Tuscan White Bean Kale Soup

Article written and reviewed by Cyrus Khambatta, PhD
Published September 3, 2023

This easy vegetable soup makes a warm comforting meal for those cool autumn days.

This hearty and flavorful dish brings together an array of wholesome ingredients to create a satisfying and nourishing experience. With a base of sautéed garlic, onions, carrots, and celery, complemented by the creaminess of cannellini beans and the freshness of kale, this soup is a testament to the beauty of simple, plant-based cooking.

Nutrient-Rich Yellow Onions: Flavorful Allies in Diabetes-Friendly Cooking!

Yellow onions, a kitchen staple appreciated for their robust flavor, are more than just a culinary delight – they also offer notable nutritional benefits. Rich in essential vitamins and minerals, a medium-sized yellow onion contributes to your daily intake of vitamin C, providing support for your immune system, and vitamin B6, which aids in metabolism and nervous system health. 

Additionally, they contain small amounts of folate, manganese, and potassium, contributing to various bodily functions.

In the context of diabetes management, yellow onions can be a valuable addition to your diet. They have a relatively low glycemic index (GI), which is a measure of how quickly a carbohydrate-containing food raises blood glucose levels. This low GI suggests that yellow onions have a mild impact on blood glucose, making them suitable for individuals seeking to regulate their blood glucose levels. 

Furthermore, the glycemic load (GL), which considers both the quantity and quality of carbohydrates in a food, of yellow onions is also low, further supporting their diabetes-friendly profile.

Incorporating yellow onions into your meals can bring depth and flavor without causing significant spikes in blood glucose.
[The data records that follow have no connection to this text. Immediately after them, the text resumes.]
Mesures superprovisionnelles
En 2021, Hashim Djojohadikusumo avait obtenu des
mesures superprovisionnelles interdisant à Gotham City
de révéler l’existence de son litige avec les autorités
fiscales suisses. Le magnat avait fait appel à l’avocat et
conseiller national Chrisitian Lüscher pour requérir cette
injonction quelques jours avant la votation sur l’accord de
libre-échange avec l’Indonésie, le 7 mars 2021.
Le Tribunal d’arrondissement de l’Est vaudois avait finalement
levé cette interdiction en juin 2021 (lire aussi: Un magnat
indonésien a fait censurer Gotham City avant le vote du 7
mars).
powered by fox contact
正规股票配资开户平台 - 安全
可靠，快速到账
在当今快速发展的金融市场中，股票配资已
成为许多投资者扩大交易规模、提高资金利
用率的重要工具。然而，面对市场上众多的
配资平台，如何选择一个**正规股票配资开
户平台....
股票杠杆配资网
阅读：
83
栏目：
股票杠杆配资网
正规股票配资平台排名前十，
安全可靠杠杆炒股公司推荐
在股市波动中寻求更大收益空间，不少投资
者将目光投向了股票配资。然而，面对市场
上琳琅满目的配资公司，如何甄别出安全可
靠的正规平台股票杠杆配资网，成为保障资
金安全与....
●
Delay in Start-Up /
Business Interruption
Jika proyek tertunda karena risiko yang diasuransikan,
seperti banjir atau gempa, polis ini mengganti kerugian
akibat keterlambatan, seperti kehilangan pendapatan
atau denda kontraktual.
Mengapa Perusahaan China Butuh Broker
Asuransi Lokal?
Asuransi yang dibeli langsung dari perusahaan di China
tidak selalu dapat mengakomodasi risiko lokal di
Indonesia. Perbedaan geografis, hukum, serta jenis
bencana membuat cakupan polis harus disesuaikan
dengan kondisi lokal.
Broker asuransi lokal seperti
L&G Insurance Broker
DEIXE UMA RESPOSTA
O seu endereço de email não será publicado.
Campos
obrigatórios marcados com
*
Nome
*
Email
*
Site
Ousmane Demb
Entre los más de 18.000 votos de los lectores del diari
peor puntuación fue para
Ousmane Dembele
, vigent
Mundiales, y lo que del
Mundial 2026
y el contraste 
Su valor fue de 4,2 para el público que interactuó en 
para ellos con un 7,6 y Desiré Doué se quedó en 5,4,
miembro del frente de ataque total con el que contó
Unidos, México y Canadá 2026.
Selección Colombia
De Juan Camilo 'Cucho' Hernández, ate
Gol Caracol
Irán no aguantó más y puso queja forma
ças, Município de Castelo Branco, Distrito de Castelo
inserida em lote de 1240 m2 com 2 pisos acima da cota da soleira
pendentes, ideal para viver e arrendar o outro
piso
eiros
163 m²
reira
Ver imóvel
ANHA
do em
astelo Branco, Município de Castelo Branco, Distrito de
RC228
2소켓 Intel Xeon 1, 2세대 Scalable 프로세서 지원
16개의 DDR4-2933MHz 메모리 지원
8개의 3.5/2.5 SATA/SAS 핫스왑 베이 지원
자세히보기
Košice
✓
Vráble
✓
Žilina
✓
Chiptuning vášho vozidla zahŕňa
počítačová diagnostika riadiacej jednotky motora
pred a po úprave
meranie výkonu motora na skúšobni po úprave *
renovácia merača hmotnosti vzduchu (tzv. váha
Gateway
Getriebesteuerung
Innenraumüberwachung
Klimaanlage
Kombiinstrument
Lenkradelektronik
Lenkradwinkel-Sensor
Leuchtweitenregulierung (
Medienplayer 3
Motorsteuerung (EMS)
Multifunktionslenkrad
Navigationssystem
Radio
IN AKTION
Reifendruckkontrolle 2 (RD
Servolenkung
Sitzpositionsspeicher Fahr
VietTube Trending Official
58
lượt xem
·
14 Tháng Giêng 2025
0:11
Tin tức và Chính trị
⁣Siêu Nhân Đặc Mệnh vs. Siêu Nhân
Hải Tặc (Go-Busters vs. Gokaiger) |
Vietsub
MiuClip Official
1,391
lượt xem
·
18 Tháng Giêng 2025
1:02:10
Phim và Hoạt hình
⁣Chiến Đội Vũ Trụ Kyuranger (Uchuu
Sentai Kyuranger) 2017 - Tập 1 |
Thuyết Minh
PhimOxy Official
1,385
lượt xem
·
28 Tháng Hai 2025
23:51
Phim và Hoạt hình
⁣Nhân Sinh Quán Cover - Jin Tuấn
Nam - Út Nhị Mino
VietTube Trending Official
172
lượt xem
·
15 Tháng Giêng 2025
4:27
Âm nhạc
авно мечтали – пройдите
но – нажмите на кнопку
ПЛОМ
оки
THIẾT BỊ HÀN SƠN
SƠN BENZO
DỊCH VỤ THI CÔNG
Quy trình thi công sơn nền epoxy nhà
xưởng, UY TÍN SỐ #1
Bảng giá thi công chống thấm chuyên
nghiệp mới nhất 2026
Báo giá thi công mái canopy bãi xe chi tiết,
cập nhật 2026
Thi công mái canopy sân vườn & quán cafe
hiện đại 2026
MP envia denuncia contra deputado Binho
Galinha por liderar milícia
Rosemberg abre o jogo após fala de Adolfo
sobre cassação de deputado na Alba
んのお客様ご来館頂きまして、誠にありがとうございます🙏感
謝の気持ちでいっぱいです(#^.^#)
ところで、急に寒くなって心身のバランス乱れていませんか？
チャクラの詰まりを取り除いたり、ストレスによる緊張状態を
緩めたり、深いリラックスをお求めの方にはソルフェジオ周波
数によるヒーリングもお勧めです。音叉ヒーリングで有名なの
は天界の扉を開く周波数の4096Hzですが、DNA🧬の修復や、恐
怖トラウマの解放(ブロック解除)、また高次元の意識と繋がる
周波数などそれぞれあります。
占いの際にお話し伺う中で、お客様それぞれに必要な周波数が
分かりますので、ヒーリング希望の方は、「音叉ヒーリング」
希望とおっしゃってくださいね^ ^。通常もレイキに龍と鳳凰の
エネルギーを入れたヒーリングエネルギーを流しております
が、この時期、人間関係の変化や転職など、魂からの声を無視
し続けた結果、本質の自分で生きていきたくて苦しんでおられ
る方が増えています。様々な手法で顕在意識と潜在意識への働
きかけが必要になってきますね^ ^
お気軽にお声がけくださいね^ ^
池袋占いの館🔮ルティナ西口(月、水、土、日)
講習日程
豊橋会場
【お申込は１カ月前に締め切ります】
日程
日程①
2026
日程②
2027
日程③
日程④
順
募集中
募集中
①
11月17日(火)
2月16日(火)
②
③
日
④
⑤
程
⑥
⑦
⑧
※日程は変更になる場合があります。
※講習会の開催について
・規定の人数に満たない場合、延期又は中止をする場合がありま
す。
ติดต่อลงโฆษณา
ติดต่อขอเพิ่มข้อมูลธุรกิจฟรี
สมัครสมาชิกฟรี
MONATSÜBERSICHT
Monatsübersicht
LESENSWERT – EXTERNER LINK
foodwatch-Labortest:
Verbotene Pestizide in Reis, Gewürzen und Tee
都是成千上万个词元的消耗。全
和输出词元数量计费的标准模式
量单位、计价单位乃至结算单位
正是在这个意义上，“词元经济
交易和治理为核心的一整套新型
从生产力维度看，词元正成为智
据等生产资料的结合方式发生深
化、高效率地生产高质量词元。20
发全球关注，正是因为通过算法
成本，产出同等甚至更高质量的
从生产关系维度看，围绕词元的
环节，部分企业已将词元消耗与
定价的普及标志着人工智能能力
Their nutrient content and favorable glycemic characteristics make them a versatile ingredient that aligns well with a plant-based whole food approach – a cornerstone of effective diabetes management. 

As always, consulting with a healthcare professional or registered dietitian can help tailor dietary choices to individual needs and preferences.

Unveiling the Mighty Russet Potato: Tasty Taters in Diabetes-Friendly Dining!

Russet potatoes, known for their versatility and beloved for their fluffy texture, offer a range of essential nutrients that contribute to a balanced diet. A medium-sized russet potato is a good source of vitamin C, providing immune system support, and vitamin B6, which plays a role in metabolism and nervous system health. Additionally, they contain potassium, a mineral crucial for maintaining proper heart and muscle function, as well as small amounts of manganese and folate.

For those managing diabetes, russet potatoes can be included as part of a well-balanced diet. It's important to note that russet potatoes have a higher glycemic index (GI) compared to some other vegetables. The GI measures how quickly a carbohydrate-containing food raises blood glucose levels. However, the glycemic load (GL) of russet potatoes is influenced by portion size – consuming moderate portions can help mitigate their impact on blood glucose levels.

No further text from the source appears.